CHICAGO - The emails, texts and phone messages continue to fill up Ricky Olczyk's electronic devices. He plans to acknowledge every well-wisher.
"It's going to take me a while to answer all of them," says Olczyk.
One reason is because Olczyk hit the ground running as the new assistant general manager for NHL Seattle. He started the Tuesday after Labor Day, working remotely from his hometown in Chicago while his position was announced by the club later in the day.
Olczyk did make the time to sit down with NHL Seattle for a first interview about his new role. The meet-up was in Chicago, where team content makers were on hand to report on the NHL Player Media Tour event and conduct 1-on-1 interviews with more than 30 of the league's most intriguing stars.

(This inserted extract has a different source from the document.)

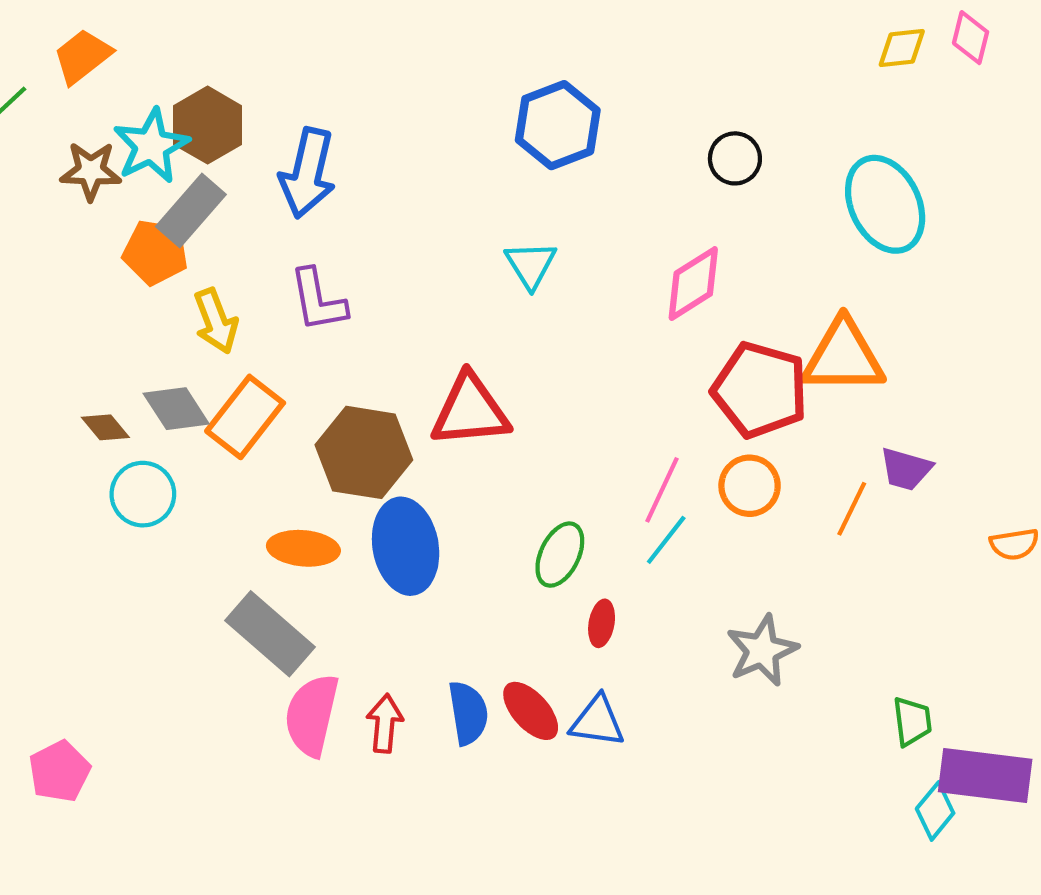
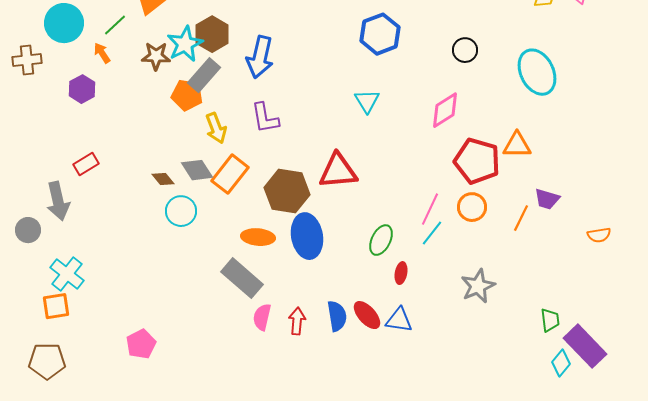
orange triangle: (843, 356) -> (517, 145), size x0.7
pink semicircle: (312, 715) -> (262, 317), size x0.7
purple rectangle: (985, 776) -> (585, 346), turned 39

READ: NHL Player Media Tour Unofficially Kicks Off 2019-20 Season
The wide-ranging interview features Olczyk's views on the types of players NHL Seattle will be seeking at the NHL Expansion Draft in 2021, plus future entry level drafts, free agent signings, trades and more. Aligned with GM Ron Francis and Director of Hockey Administration Alexandra Mandrycky, "Ricky O" talked about hockey skills (skating, shooting, passing) and hockey IQ (anticipating where the puck is headed, smart positioning on ice), plus some specific intangibles.
"We are looking players who are willing to block shots, play with passion, win battles [in front of the net and along the boards] and use their body to get to loose pucks," Olczyk says. "We appreciate the players who do this for their teams on a daily basis."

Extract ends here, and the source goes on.